The researchers modeled their technique from photosynthesis, the process where plants and other organisms use energy from sunlight to turn carbon dioxide into food.
"We had this idea of copying photosynthesis, which uses carbon dioxide to make food, so why couldn’t we use it to make fuel?" said Tijana Rajh, a research fellow at Argonne's Center for Nanoscale Materials and one of the study researchers.
But using photosynthesis would require a better catalyst to trigger the desired chemical reaction that will convert carbon dioxide into methanol. In past attempts, scientists used photocatalysts such as titanium oxide and produced a mixed bag of potentially toxic products, such as aldehydes and methane.
The researchers looked for another photocatalyst and stumbled upon cuprous oxide – a copper-based semiconductor in the form of a red powder that, when exposed to light, can produce electrons that react with various compounds.
The researchers developed cuprous oxide particles that has as many as eight facets, much like a diamond. Most of the facets of a particle are inert, but one is active in driving the conversion of carbon dioxide to methanol. This facet, according to Rajh, is quite active because the carbon dioxide molecule bonds to it in such a way that the structure of the molecule bends slightly, reducing the amount of energy needed for the conversion.
The powder triggered a chemical reaction when mixed with water into which carbon dioxide is blown and a beam of light is directed using a solar simulator. The reaction produced oxygen, just like in photosynthesis, and converted carbon dioxide into methanol. (Related: Meet your new car batteries: Water, carbon dioxide, and cobalt.)
"This is the chemical reaction that we discovered," said Yimin Wu, an engineering professor at the University of Waterloo in Canada and the lead researcher of the study. "Nobody has done this before."
The next step for the researchers is to increase the amount of methanol that they can produce and bring their technique to the market.
"Carbon dioxide is such a stable molecule and it results from the burning of basically everything, so the question is how do we fight nature and go from a really stable end product to something useful and energy-rich," Rajh said.
In another study, which was published in the journal Nature Communications, researchers used a catalyst made up of iron, manganese and potassium to "capture" carbon dioxide from the air and turn it into jet fuel.
Normally, hydrocarbons in burning fossil fuels are converted into carbon dioxide and water, releasing energy. The researchers essentially reversed this process. By adding heat, they were able to combine carbon dioxide with hydrogen from water to produce a few grams of liquid fuel that they said could work in a jet engine.

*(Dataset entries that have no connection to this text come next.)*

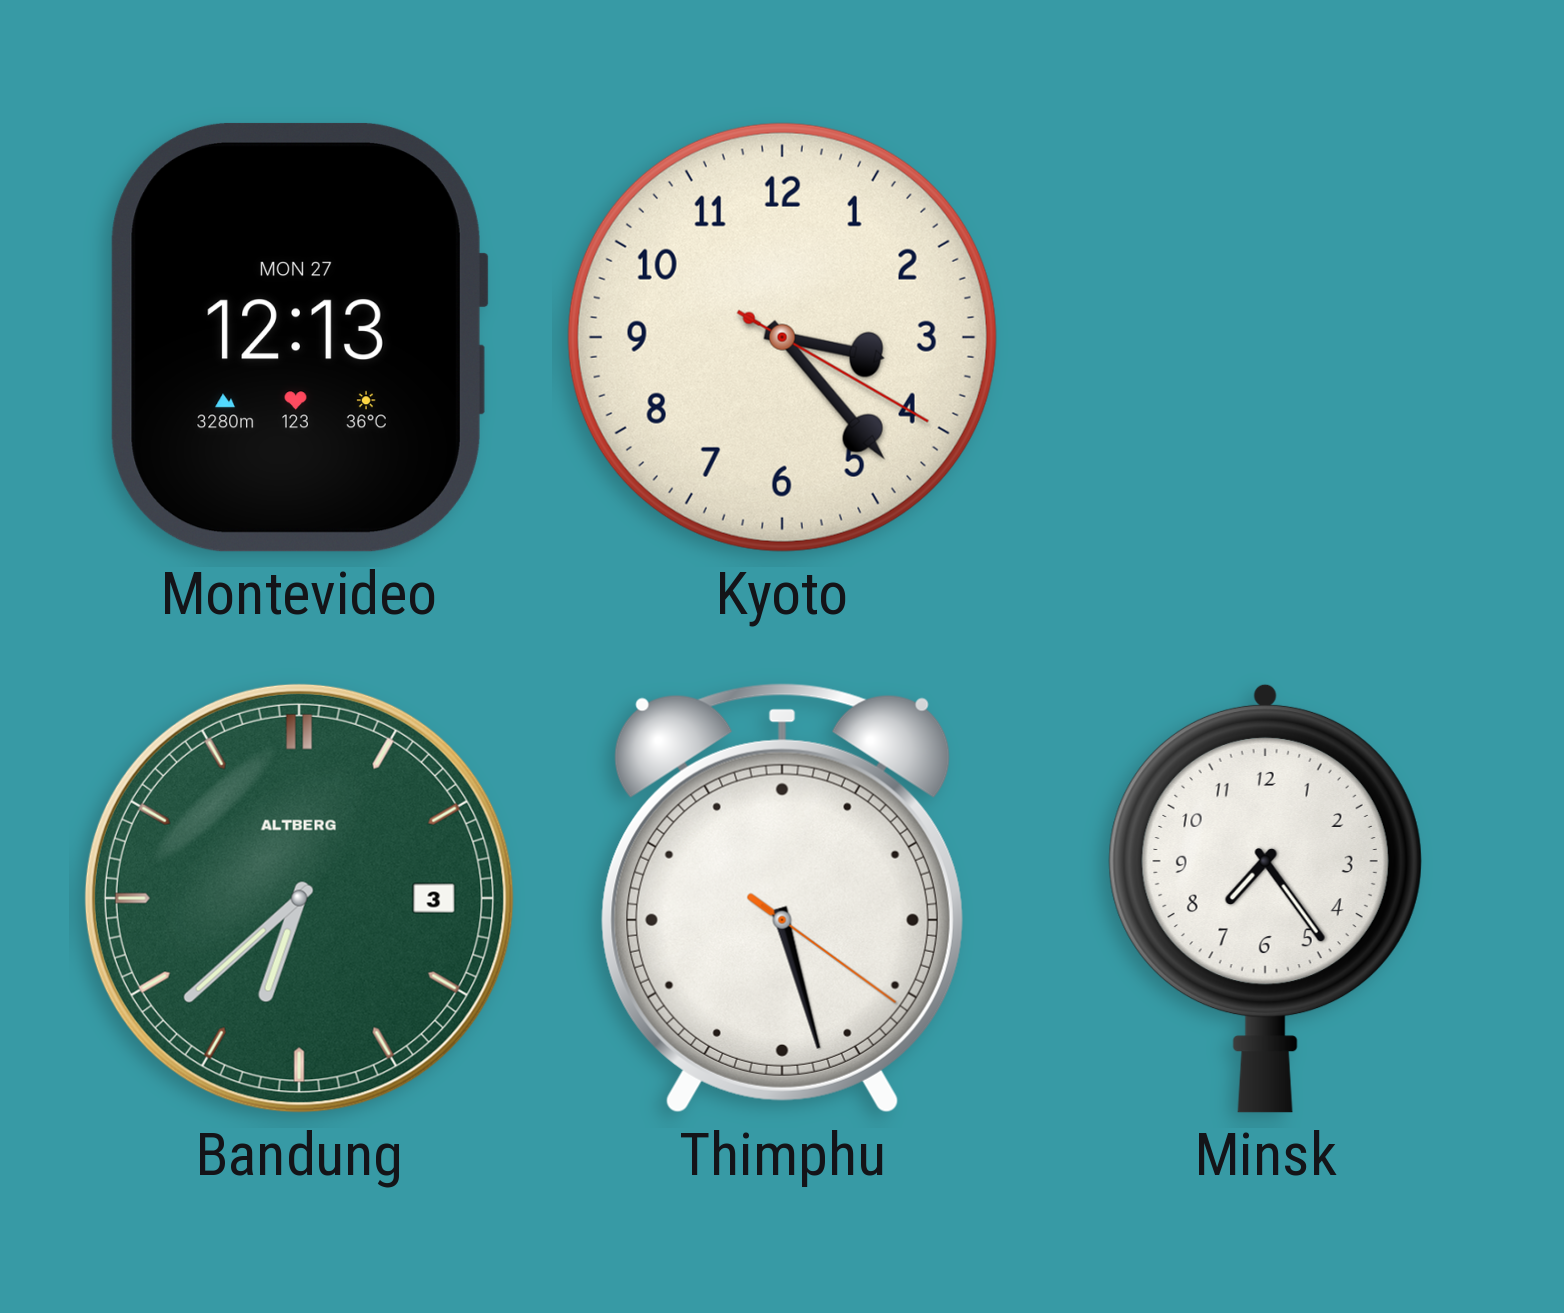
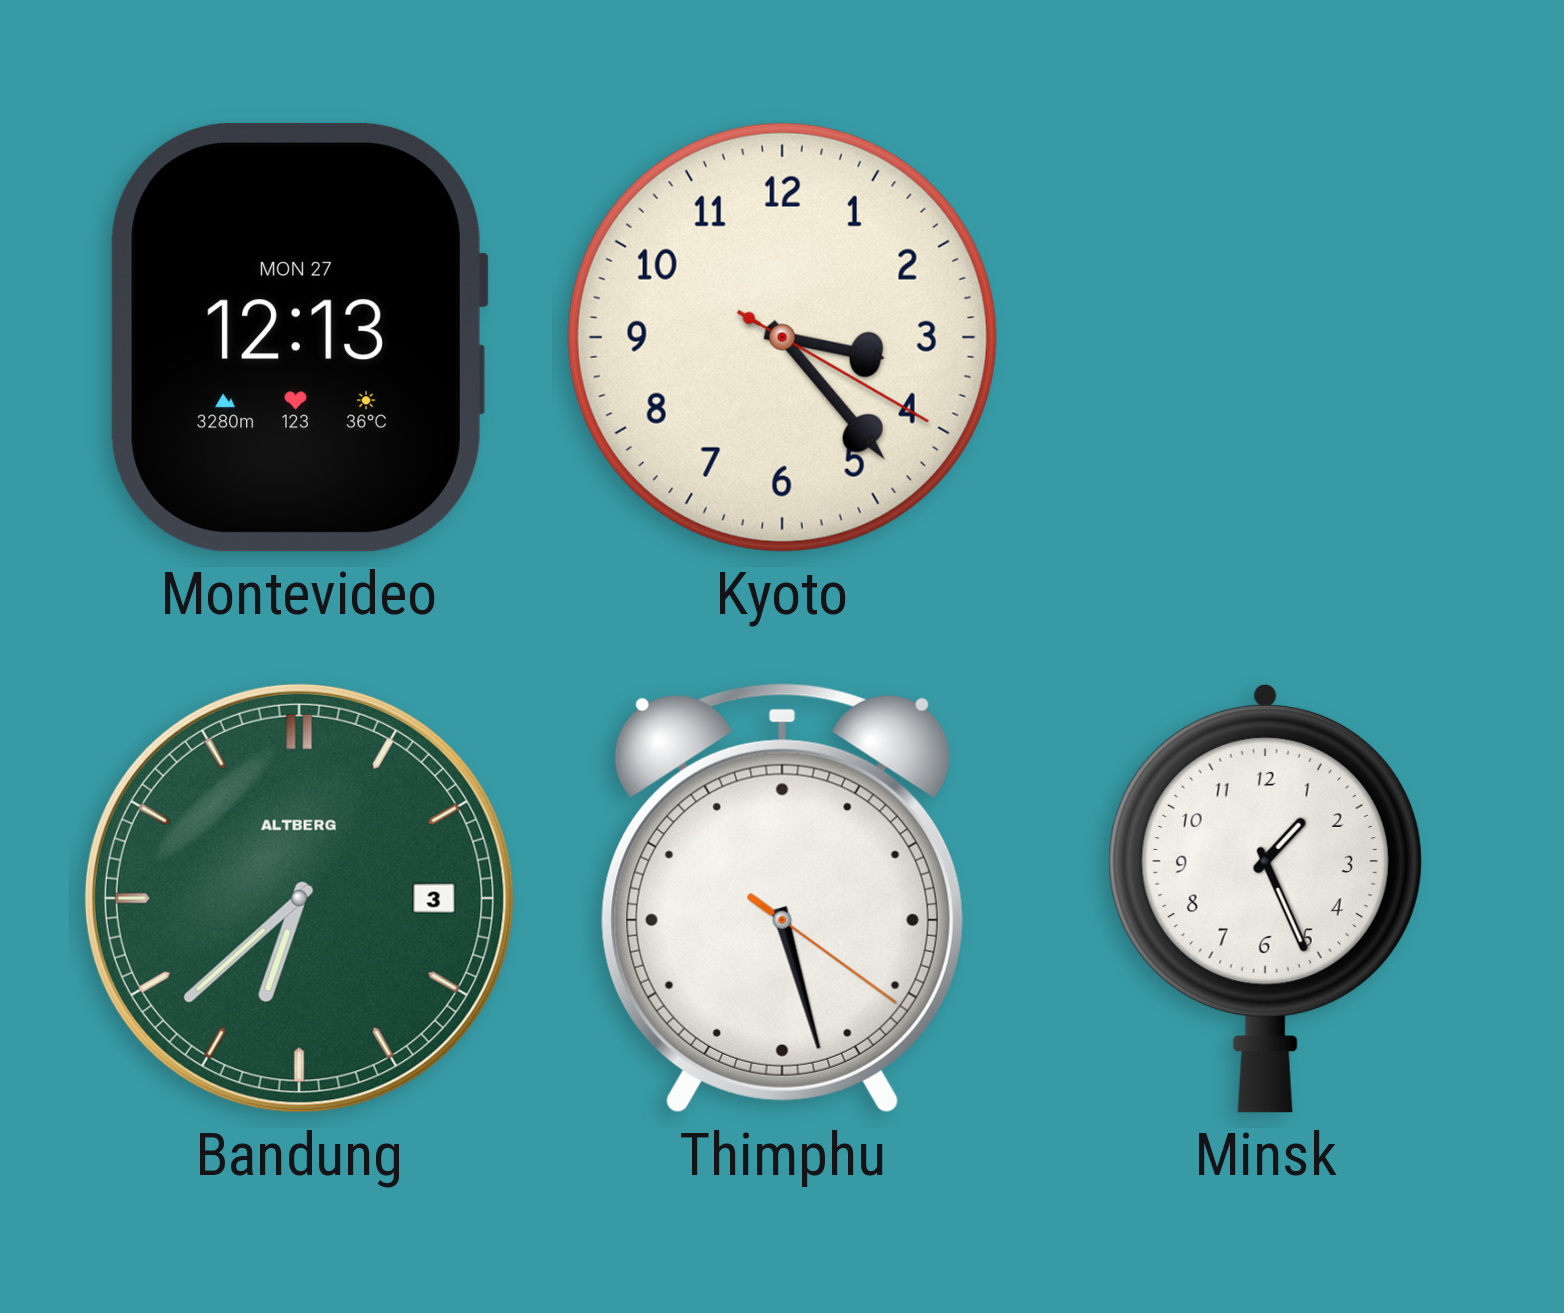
Minsk: 7:24 -> 1:26
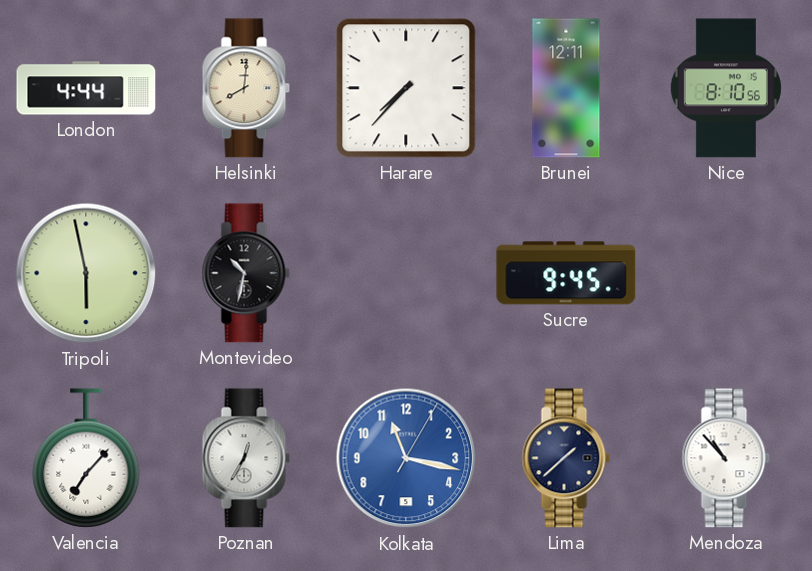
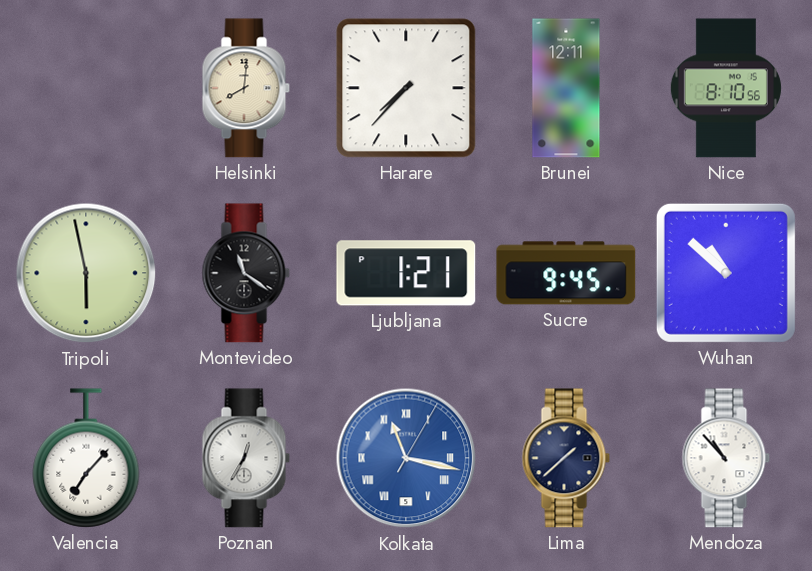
London: 4:44 -> none
Montevideo: 10:32 -> 11:21
Ljubljana: none -> 1:21
Wuhan: none -> 10:52
Kolkata numerals: Arabic -> Roman
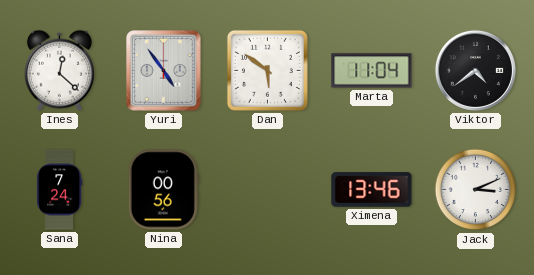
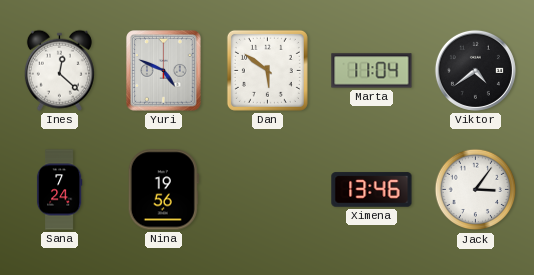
Yuri: 4:54 -> 4:49
Nina: 00:56 -> 19:56
Jack: 3:11 -> 3:06
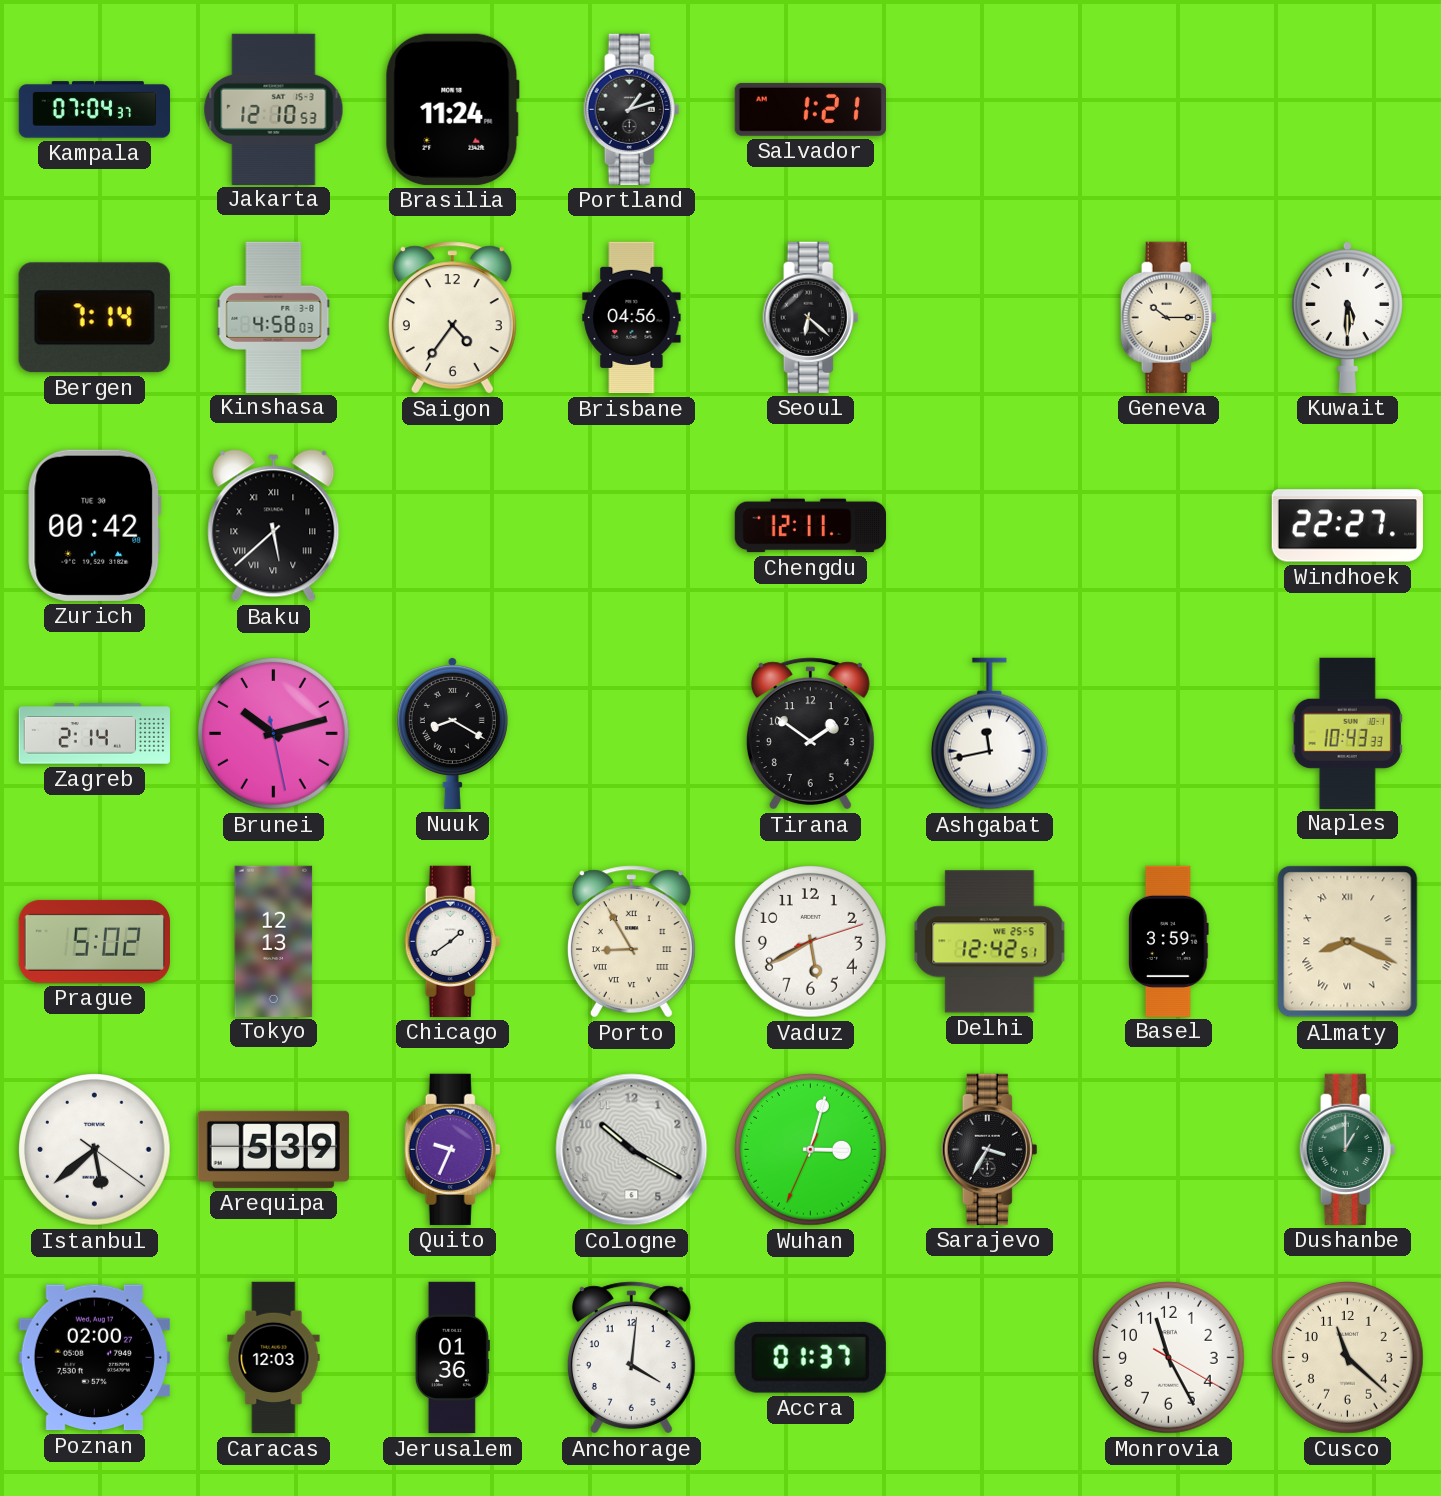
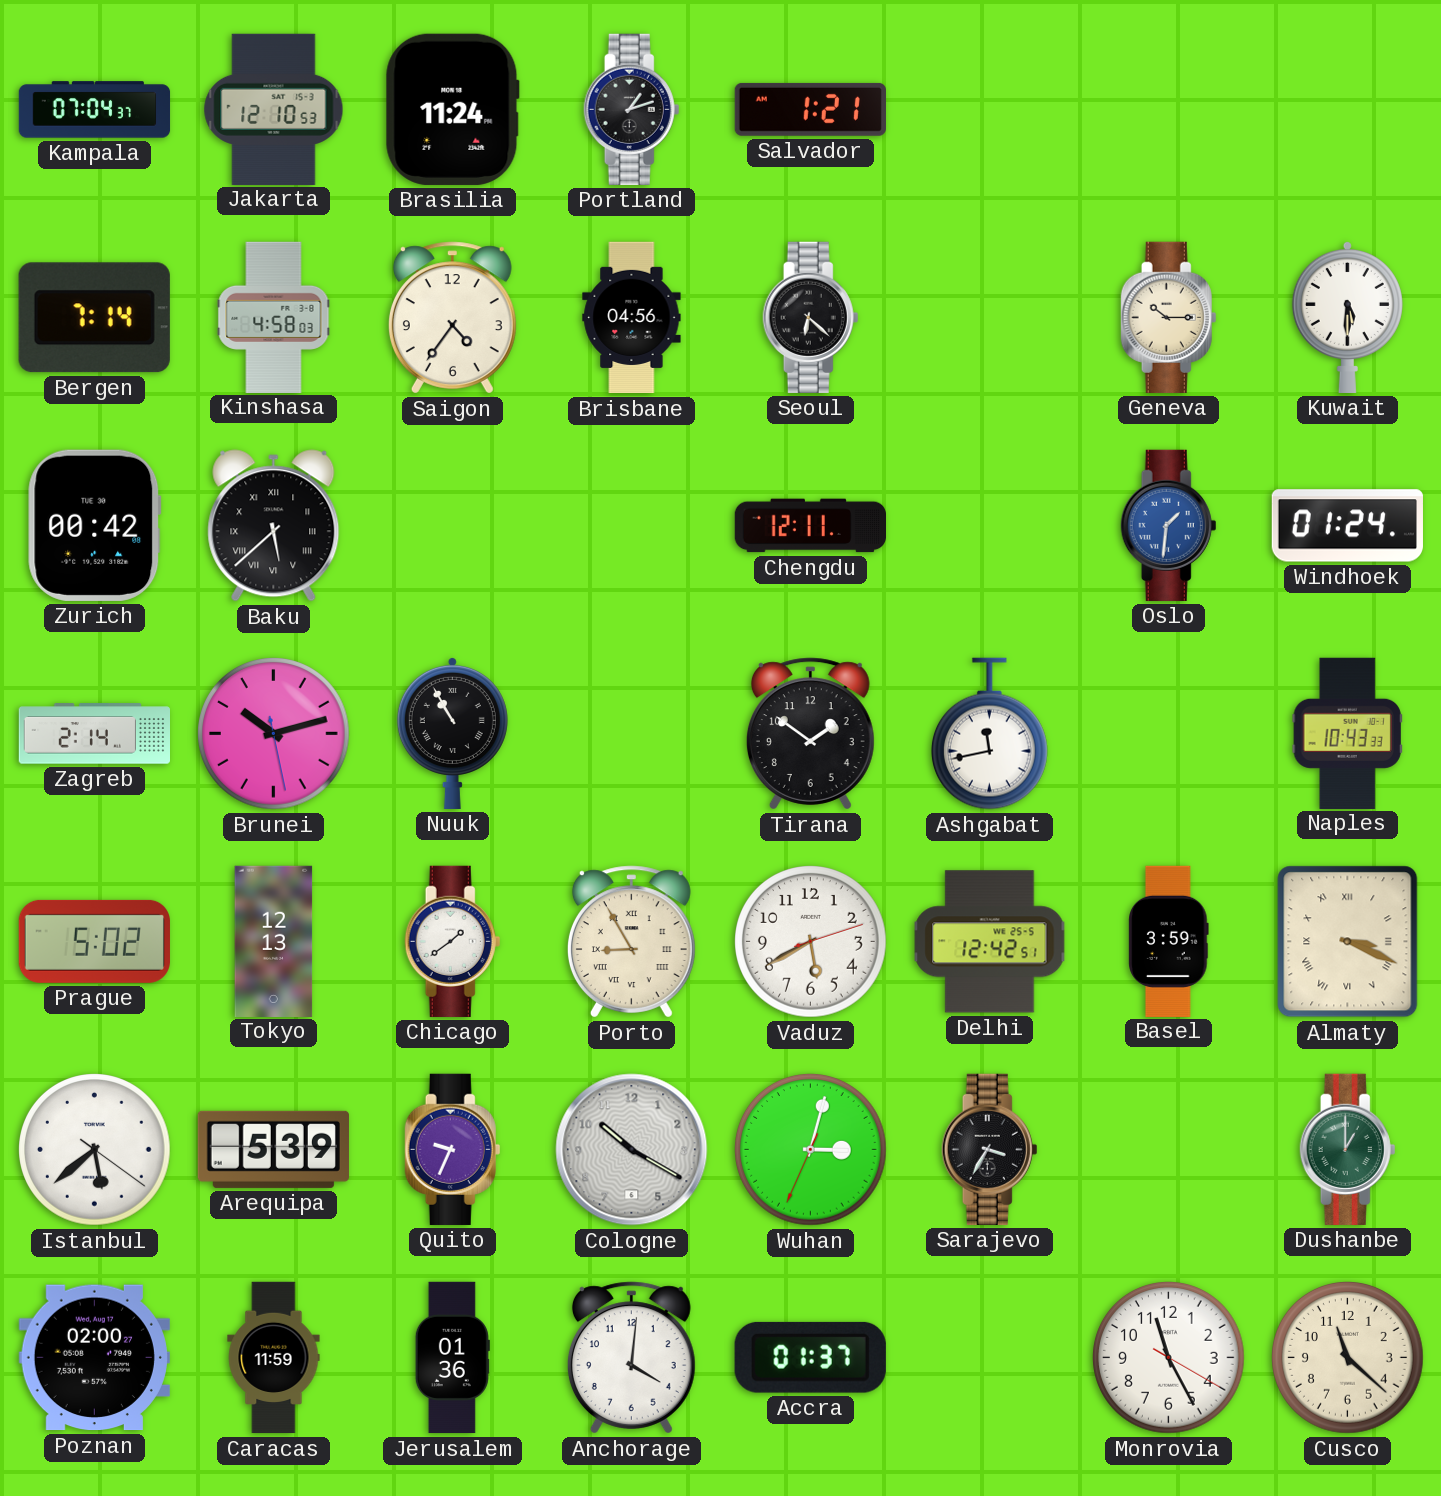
Oslo: none -> 1:31
Windhoek: 22:27 -> 01:24
Nuuk: 8:20 -> 10:55
Almaty: 8:19 -> 3:19
Caracas: 12:03 -> 11:59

This process was made possible by the catalyst, which was composed of abundant Earth elements that are easier and cheaper to prepare than many similar candidates. The catalyst also interacts easily with hydrogen and displays high selectivity for various jet-fuel hydrocarbons.
While the amount of produced fuel is small, the researchers are currently refining their method to scale it up for commercial use.